59 – Le prix du bien devra être réglé dans les six mois suivant l'une ou l'autre de ces mêmes dates . L'ancien propriétaire conserve la jouissance du bien jusqu'au paiement intégral du prix (Art. L.213-15 et L.142-7 C.urb.).

1°) - Sanction du défaut de paiement du prix

60 - A défaut de paiement du prix dans le délai susvisé, le bien est rétrocédé à la demande du propriétaire, par acte authentique ou sous seing privé selon que la vente a été ou non constatée par acte authentique (Art. L.213-14 C.urb.)

Le propriétaire peut néanmoins poursuivre la réalisation forcée de la vente.

* Civ. 3°, 2 juin 1999, D. 1999 I.R. p.196.

2°) – Retard dans le paiement

61 - Dans une affaire relative au délaissement par les propriétaires d’un bien situé en ZAD, la Cour de Cassation avait déjà décidé dans un arrêt du 1er février 1983 (AFTRP c./ cts Joffre), que l’art. R.13-78 du C.expro. - actuel art.R.323-14 - était applicable et que l’intérêt légal était dû en cas de paiement tardif du prix par le titulaire du droit de préemption, lequel prétendait que la seule sanction applicable consistait en la rétrocession du bien.

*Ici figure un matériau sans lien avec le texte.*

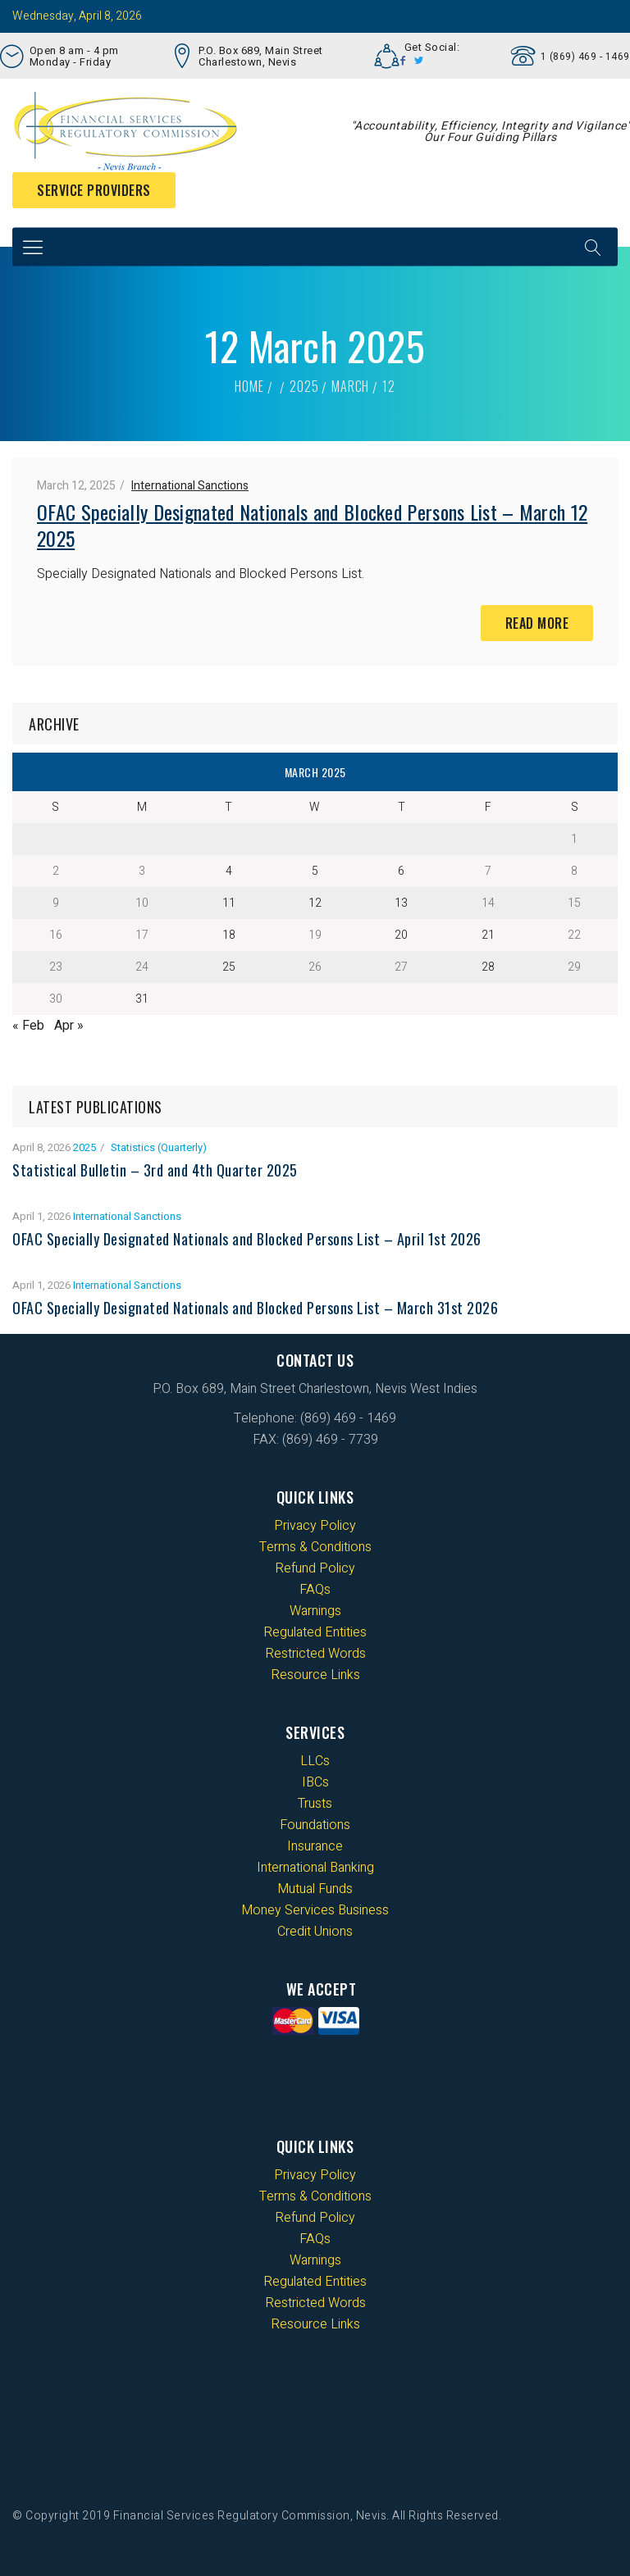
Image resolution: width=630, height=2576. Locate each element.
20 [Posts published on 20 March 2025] (401, 935)
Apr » (69, 1025)
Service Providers (94, 190)
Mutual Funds (315, 1889)
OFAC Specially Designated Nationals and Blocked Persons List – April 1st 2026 (247, 1238)
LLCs (315, 1761)
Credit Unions (315, 1931)
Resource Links (315, 1675)
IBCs (315, 1782)
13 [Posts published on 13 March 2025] (401, 903)
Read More (537, 623)
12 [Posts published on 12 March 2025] (315, 903)
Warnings (315, 1611)
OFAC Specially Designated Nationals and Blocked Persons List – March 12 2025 (312, 525)
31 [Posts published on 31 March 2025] (141, 999)
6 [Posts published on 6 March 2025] (401, 871)
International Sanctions (190, 485)
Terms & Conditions (315, 1547)
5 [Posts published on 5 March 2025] (315, 871)
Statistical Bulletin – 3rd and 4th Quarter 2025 (155, 1170)
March (350, 386)
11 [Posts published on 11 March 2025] (228, 903)
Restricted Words (315, 1653)
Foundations (315, 1825)
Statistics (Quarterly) (159, 1147)
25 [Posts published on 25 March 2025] (228, 967)
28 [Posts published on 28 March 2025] (488, 967)
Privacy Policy (315, 1526)
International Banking (315, 1867)
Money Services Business (315, 1910)
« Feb (28, 1025)
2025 (304, 386)
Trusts (315, 1804)
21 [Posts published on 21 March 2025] (488, 935)
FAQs (315, 1590)
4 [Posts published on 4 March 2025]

La même solution semblait devoir s’imposer en cas de préemption et certains auteurs l’admettaient(notamment Bouyssou et Hugot, C. de l'urbanisme Ed. Litec), ce qui a été confirmé par la suite

* Civ. 3°, 14 oct. 1991, n° 90-10314, Ville de Paris c. Baumgartner ès q., G.P. 1992, panor. p. 84.

La jurisprudence administrative était cependant plus réservée, en décidant que le propriétaire n'était pas titulaire d'un droit de créance à l'encontre de l'administration.

* C.E. 3° et 5° ss. 24 juil. 1987.

Mais elle admettait aussi que le retard de paiement entraînait la responsabilité de l'administration, se déclarant ainsi compétente en la matière.

* CAA Paris 15 mars 1994, Dr. Adm. 1994, n° 375.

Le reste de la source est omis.